In the aftermath of these storms, affected populations have faced health consequences as a result of widespread power outages, water contamination, inoperative sanitation systems, and acute food insecurity. Due to widespread power outages, for example, patients with special medical needs, or who are dependent on electronic devices or life-sustaining therapies, may face threats to survival.

When there is substantial damage to infrastructure, homes have been left inhabitable, which has led to population displacement and survivors to swelter in health-compromising heat and humidity. These conditions have also made them vulnerable to vector-borne diseases.

Mental health consequences, such as post-traumatic stress disorder, major depression, or anxiety disorder, have been in survivors who have been directly exposed to extreme storm hazards. In the Bahamas, specifically, there are current recovery initiatives to help those who are undergoing these mental health consequences.

Co-authors advised that with recognition of the effects of these storms, action is necessary on several fronts. They provided five suggestions.

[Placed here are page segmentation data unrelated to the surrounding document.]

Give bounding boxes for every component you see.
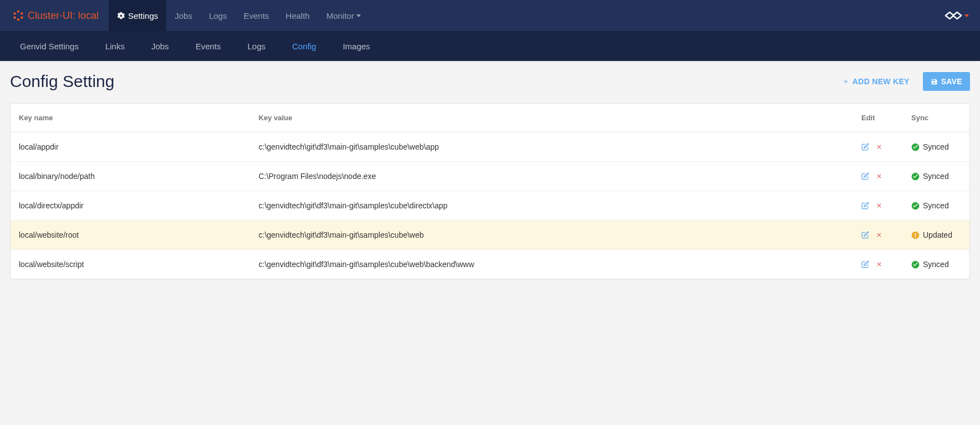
cell-key-value: C:\Program Files\nodejs\node.exe (251, 162, 854, 191)
subnav-item-label: Genvid Settings (20, 42, 79, 51)
subnav-jobs[interactable]: Jobs (138, 32, 182, 62)
sync-status-label: Synced (923, 172, 949, 181)
edit-icon[interactable] (861, 172, 869, 180)
main-container: Config Setting ADD NEW KEY SAVE Key name (0, 61, 980, 279)
cell-key-name: local/appdir (11, 132, 251, 162)
subnav-logs[interactable]: Logs (234, 32, 279, 62)
subnav-item-label: Events (196, 42, 221, 51)
subnav-genvid-settings[interactable]: Genvid Settings (7, 32, 92, 62)
cell-key-value: c:\genvidtech\git\df3\main-git\samples\c… (251, 191, 854, 221)
gear-icon (117, 12, 125, 20)
th-key-value: Key value (251, 104, 854, 132)
delete-icon[interactable] (876, 261, 882, 268)
cell-sync: Synced (903, 250, 969, 279)
nav-settings[interactable]: Settings (109, 0, 166, 31)
sync-status-label: Synced (923, 260, 949, 269)
top-nav-right (943, 9, 973, 22)
sub-nav: Genvid Settings Links Jobs Events Logs C… (0, 31, 980, 61)
cell-edit (853, 132, 903, 162)
button-label: ADD NEW KEY (853, 77, 910, 86)
nav-item-label: Monitor (326, 11, 354, 21)
cell-edit (853, 162, 903, 191)
delete-icon[interactable] (876, 173, 882, 180)
cell-sync: Synced (903, 191, 969, 221)
check-circle-icon (911, 172, 920, 181)
cell-sync: Updated (903, 221, 969, 250)
subnav-item-label: Logs (247, 42, 266, 51)
subnav-events[interactable]: Events (182, 32, 234, 62)
subnav-images[interactable]: Images (329, 32, 383, 62)
nav-item-label: Settings (128, 11, 158, 21)
top-nav: Cluster-UI: local Settings Jobs Logs Eve… (0, 0, 980, 31)
config-panel: Key name Key value Edit Sync local/appdi… (10, 103, 970, 279)
logo-icon[interactable] (943, 9, 963, 22)
svg-rect-10 (915, 233, 916, 235)
nav-health[interactable]: Health (277, 0, 318, 31)
svg-point-1 (21, 12, 23, 14)
nav-item-label: Health (285, 11, 309, 21)
delete-icon[interactable] (876, 202, 882, 209)
page-title: Config Setting (10, 72, 114, 91)
subnav-links[interactable]: Links (92, 32, 138, 62)
th-edit: Edit (853, 104, 903, 132)
save-icon (931, 78, 938, 85)
chevron-down-icon[interactable] (964, 14, 969, 17)
table-row: local/directx/appdirc:\genvidtech\git\df… (11, 191, 969, 221)
nav-logs[interactable]: Logs (201, 0, 236, 31)
svg-point-2 (21, 16, 23, 18)
table-row: local/website/rootc:\genvidtech\git\df3\… (11, 221, 969, 250)
cell-key-name: local/directx/appdir (11, 191, 251, 221)
nav-item-label: Logs (209, 11, 227, 21)
edit-icon[interactable] (861, 231, 869, 239)
subnav-item-label: Links (105, 42, 125, 51)
svg-point-0 (17, 10, 19, 12)
th-key-name: Key name (11, 104, 251, 132)
subnav-item-label: Jobs (151, 42, 169, 51)
cell-sync: Synced (903, 162, 969, 191)
sync-status-label: Updated (923, 231, 952, 239)
nav-item-label: Jobs (175, 11, 192, 21)
edit-icon[interactable] (861, 260, 869, 268)
cell-key-name: local/website/root (11, 221, 251, 250)
delete-icon[interactable] (876, 144, 882, 150)
subnav-item-label: Config (292, 42, 316, 51)
exclamation-circle-icon (911, 231, 920, 239)
check-circle-icon (911, 260, 920, 269)
subnav-item-label: Images (343, 42, 370, 51)
svg-point-3 (17, 18, 19, 21)
brand-icon (12, 9, 24, 22)
edit-icon[interactable] (861, 202, 869, 209)
add-new-key-button[interactable]: ADD NEW KEY (835, 72, 917, 91)
header-actions: ADD NEW KEY SAVE (835, 72, 970, 91)
table-row: local/website/scriptc:\genvidtech\git\df… (11, 250, 969, 279)
save-button[interactable]: SAVE (923, 72, 970, 91)
cell-edit (853, 250, 903, 279)
brand-label: Cluster-UI: local (28, 10, 99, 22)
plus-icon (843, 78, 849, 85)
th-sync: Sync (903, 104, 969, 132)
config-table: Key name Key value Edit Sync local/appdi… (11, 104, 969, 279)
nav-monitor[interactable]: Monitor (318, 0, 369, 31)
cell-edit (853, 191, 903, 221)
top-nav-items: Settings Jobs Logs Events Health Monitor (109, 0, 369, 31)
table-row: local/binary/node/pathC:\Program Files\n… (11, 162, 969, 191)
check-circle-icon (911, 202, 920, 210)
subnav-config[interactable]: Config (279, 32, 329, 62)
nav-events[interactable]: Events (235, 0, 277, 31)
table-header-row: Key name Key value Edit Sync (11, 104, 969, 132)
cell-key-name: local/website/script (11, 250, 251, 279)
sync-status-label: Synced (923, 142, 949, 151)
nav-item-label: Events (243, 11, 269, 21)
cell-edit (853, 221, 903, 250)
nav-jobs[interactable]: Jobs (166, 0, 201, 31)
brand[interactable]: Cluster-UI: local (7, 9, 104, 22)
edit-icon[interactable] (861, 143, 869, 151)
cell-key-value: c:\genvidtech\git\df3\main-git\samples\c… (251, 250, 854, 279)
button-label: SAVE (941, 77, 962, 86)
cell-key-value: c:\genvidtech\git\df3\main-git\samples\c… (251, 221, 854, 250)
sync-status-label: Synced (923, 201, 949, 210)
cell-key-value: c:\genvidtech\git\df3\main-git\samples\c… (251, 132, 854, 162)
svg-point-5 (13, 12, 16, 14)
check-circle-icon (911, 143, 920, 151)
delete-icon[interactable] (876, 232, 882, 238)
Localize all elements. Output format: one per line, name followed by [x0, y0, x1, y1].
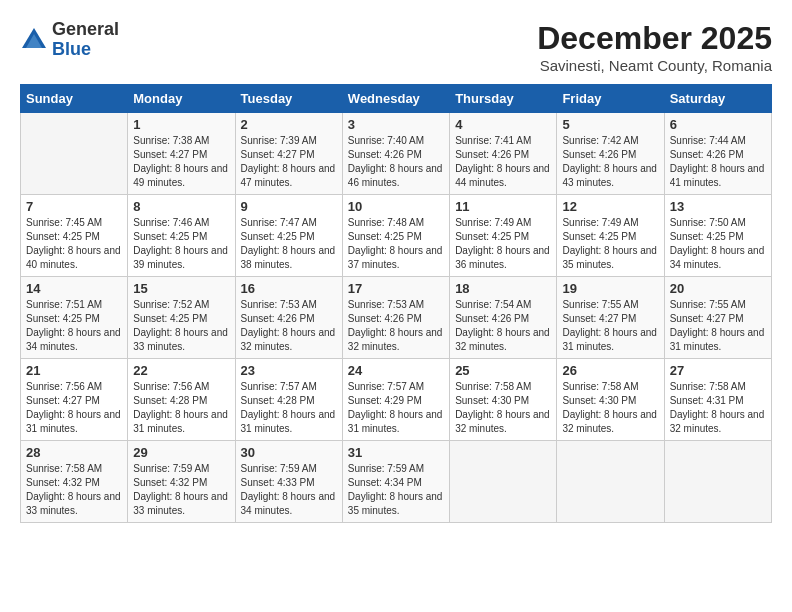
day-info: Sunrise: 7:56 AMSunset: 4:27 PMDaylight:…	[26, 380, 122, 436]
logo: General Blue	[20, 20, 119, 60]
calendar-cell: 20Sunrise: 7:55 AMSunset: 4:27 PMDayligh…	[664, 277, 771, 359]
logo-general: General	[52, 20, 119, 40]
day-info: Sunrise: 7:59 AMSunset: 4:33 PMDaylight:…	[241, 462, 337, 518]
month-title: December 2025	[537, 20, 772, 57]
calendar-cell: 22Sunrise: 7:56 AMSunset: 4:28 PMDayligh…	[128, 359, 235, 441]
calendar-week-row: 14Sunrise: 7:51 AMSunset: 4:25 PMDayligh…	[21, 277, 772, 359]
day-info: Sunrise: 7:53 AMSunset: 4:26 PMDaylight:…	[241, 298, 337, 354]
day-info: Sunrise: 7:40 AMSunset: 4:26 PMDaylight:…	[348, 134, 444, 190]
page-header: General Blue December 2025 Savinesti, Ne…	[20, 20, 772, 74]
calendar-cell: 26Sunrise: 7:58 AMSunset: 4:30 PMDayligh…	[557, 359, 664, 441]
day-number: 1	[133, 117, 229, 132]
calendar-cell: 7Sunrise: 7:45 AMSunset: 4:25 PMDaylight…	[21, 195, 128, 277]
calendar-cell: 13Sunrise: 7:50 AMSunset: 4:25 PMDayligh…	[664, 195, 771, 277]
day-info: Sunrise: 7:52 AMSunset: 4:25 PMDaylight:…	[133, 298, 229, 354]
calendar-cell: 23Sunrise: 7:57 AMSunset: 4:28 PMDayligh…	[235, 359, 342, 441]
calendar-cell	[21, 113, 128, 195]
calendar-week-row: 21Sunrise: 7:56 AMSunset: 4:27 PMDayligh…	[21, 359, 772, 441]
day-info: Sunrise: 7:42 AMSunset: 4:26 PMDaylight:…	[562, 134, 658, 190]
day-header: Tuesday	[235, 85, 342, 113]
day-info: Sunrise: 7:51 AMSunset: 4:25 PMDaylight:…	[26, 298, 122, 354]
day-header: Friday	[557, 85, 664, 113]
day-info: Sunrise: 7:50 AMSunset: 4:25 PMDaylight:…	[670, 216, 766, 272]
day-number: 29	[133, 445, 229, 460]
calendar-cell: 1Sunrise: 7:38 AMSunset: 4:27 PMDaylight…	[128, 113, 235, 195]
day-info: Sunrise: 7:58 AMSunset: 4:31 PMDaylight:…	[670, 380, 766, 436]
logo-blue: Blue	[52, 40, 119, 60]
calendar-cell: 24Sunrise: 7:57 AMSunset: 4:29 PMDayligh…	[342, 359, 449, 441]
calendar-table: SundayMondayTuesdayWednesdayThursdayFrid…	[20, 84, 772, 523]
day-number: 5	[562, 117, 658, 132]
day-info: Sunrise: 7:41 AMSunset: 4:26 PMDaylight:…	[455, 134, 551, 190]
day-number: 21	[26, 363, 122, 378]
calendar-cell	[557, 441, 664, 523]
calendar-header-row: SundayMondayTuesdayWednesdayThursdayFrid…	[21, 85, 772, 113]
calendar-cell: 25Sunrise: 7:58 AMSunset: 4:30 PMDayligh…	[450, 359, 557, 441]
day-number: 10	[348, 199, 444, 214]
calendar-cell: 30Sunrise: 7:59 AMSunset: 4:33 PMDayligh…	[235, 441, 342, 523]
calendar-cell: 9Sunrise: 7:47 AMSunset: 4:25 PMDaylight…	[235, 195, 342, 277]
day-number: 6	[670, 117, 766, 132]
day-number: 16	[241, 281, 337, 296]
day-info: Sunrise: 7:54 AMSunset: 4:26 PMDaylight:…	[455, 298, 551, 354]
calendar-cell: 29Sunrise: 7:59 AMSunset: 4:32 PMDayligh…	[128, 441, 235, 523]
calendar-cell: 14Sunrise: 7:51 AMSunset: 4:25 PMDayligh…	[21, 277, 128, 359]
day-header: Thursday	[450, 85, 557, 113]
day-info: Sunrise: 7:58 AMSunset: 4:30 PMDaylight:…	[455, 380, 551, 436]
day-number: 27	[670, 363, 766, 378]
calendar-week-row: 28Sunrise: 7:58 AMSunset: 4:32 PMDayligh…	[21, 441, 772, 523]
day-number: 14	[26, 281, 122, 296]
calendar-cell: 28Sunrise: 7:58 AMSunset: 4:32 PMDayligh…	[21, 441, 128, 523]
day-number: 11	[455, 199, 551, 214]
calendar-cell: 27Sunrise: 7:58 AMSunset: 4:31 PMDayligh…	[664, 359, 771, 441]
day-info: Sunrise: 7:46 AMSunset: 4:25 PMDaylight:…	[133, 216, 229, 272]
logo-icon	[20, 26, 48, 54]
day-number: 8	[133, 199, 229, 214]
day-info: Sunrise: 7:45 AMSunset: 4:25 PMDaylight:…	[26, 216, 122, 272]
calendar-cell: 11Sunrise: 7:49 AMSunset: 4:25 PMDayligh…	[450, 195, 557, 277]
day-info: Sunrise: 7:44 AMSunset: 4:26 PMDaylight:…	[670, 134, 766, 190]
day-number: 25	[455, 363, 551, 378]
calendar-cell: 21Sunrise: 7:56 AMSunset: 4:27 PMDayligh…	[21, 359, 128, 441]
calendar-week-row: 7Sunrise: 7:45 AMSunset: 4:25 PMDaylight…	[21, 195, 772, 277]
day-info: Sunrise: 7:57 AMSunset: 4:28 PMDaylight:…	[241, 380, 337, 436]
day-info: Sunrise: 7:59 AMSunset: 4:32 PMDaylight:…	[133, 462, 229, 518]
day-header: Monday	[128, 85, 235, 113]
day-number: 19	[562, 281, 658, 296]
day-number: 2	[241, 117, 337, 132]
calendar-cell: 6Sunrise: 7:44 AMSunset: 4:26 PMDaylight…	[664, 113, 771, 195]
day-info: Sunrise: 7:55 AMSunset: 4:27 PMDaylight:…	[562, 298, 658, 354]
day-info: Sunrise: 7:39 AMSunset: 4:27 PMDaylight:…	[241, 134, 337, 190]
day-info: Sunrise: 7:58 AMSunset: 4:32 PMDaylight:…	[26, 462, 122, 518]
calendar-cell: 10Sunrise: 7:48 AMSunset: 4:25 PMDayligh…	[342, 195, 449, 277]
day-info: Sunrise: 7:47 AMSunset: 4:25 PMDaylight:…	[241, 216, 337, 272]
calendar-cell: 16Sunrise: 7:53 AMSunset: 4:26 PMDayligh…	[235, 277, 342, 359]
calendar-cell: 19Sunrise: 7:55 AMSunset: 4:27 PMDayligh…	[557, 277, 664, 359]
title-area: December 2025 Savinesti, Neamt County, R…	[537, 20, 772, 74]
day-info: Sunrise: 7:53 AMSunset: 4:26 PMDaylight:…	[348, 298, 444, 354]
day-number: 4	[455, 117, 551, 132]
calendar-cell: 18Sunrise: 7:54 AMSunset: 4:26 PMDayligh…	[450, 277, 557, 359]
day-number: 24	[348, 363, 444, 378]
day-info: Sunrise: 7:58 AMSunset: 4:30 PMDaylight:…	[562, 380, 658, 436]
day-number: 13	[670, 199, 766, 214]
day-number: 12	[562, 199, 658, 214]
calendar-cell: 3Sunrise: 7:40 AMSunset: 4:26 PMDaylight…	[342, 113, 449, 195]
day-number: 15	[133, 281, 229, 296]
day-number: 20	[670, 281, 766, 296]
day-number: 9	[241, 199, 337, 214]
day-number: 22	[133, 363, 229, 378]
day-header: Saturday	[664, 85, 771, 113]
day-number: 26	[562, 363, 658, 378]
day-header: Wednesday	[342, 85, 449, 113]
calendar-cell: 5Sunrise: 7:42 AMSunset: 4:26 PMDaylight…	[557, 113, 664, 195]
day-info: Sunrise: 7:38 AMSunset: 4:27 PMDaylight:…	[133, 134, 229, 190]
logo-text: General Blue	[52, 20, 119, 60]
calendar-cell: 15Sunrise: 7:52 AMSunset: 4:25 PMDayligh…	[128, 277, 235, 359]
calendar-cell	[450, 441, 557, 523]
day-info: Sunrise: 7:48 AMSunset: 4:25 PMDaylight:…	[348, 216, 444, 272]
day-number: 30	[241, 445, 337, 460]
day-info: Sunrise: 7:57 AMSunset: 4:29 PMDaylight:…	[348, 380, 444, 436]
day-header: Sunday	[21, 85, 128, 113]
calendar-cell: 8Sunrise: 7:46 AMSunset: 4:25 PMDaylight…	[128, 195, 235, 277]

The first was that communities need to strategically prepare for stronger storms by revising building codes and redesigning neighborhoods to redress existing socioeconomic inequities to make housing safer and more affordable, as well as make infrastructure more resilient, with a specific focus on electrical power systems.

In terms of the health care system, they advised that it needs to be undergirded to uphold access to lifesaving services, as well as to the operability of life-sustaining treatments. Priorities include fortifying hospital facilities, auxiliary electrical power, and workforce protection for health care staff. They also suggested improving warning systems, upgrading the structural integrity of hurricane shelters, and ensuring citizen compliance with evacuation protocols.

The final two suggestions included increasing citizen engagement in disaster preparedness and response, as well as increasing collaboration among health professionals, climate and population scientists, and clinicians to better plan health responses in communities that are affected by hurricanes.

“Sea levels will not recede, average global temperatures will not decline, and hurricane hazards will not moderate. We need to prepare now for future Dorian-like scenarios in a manner that redresses environmental injustice,” co-authors noted in the paper.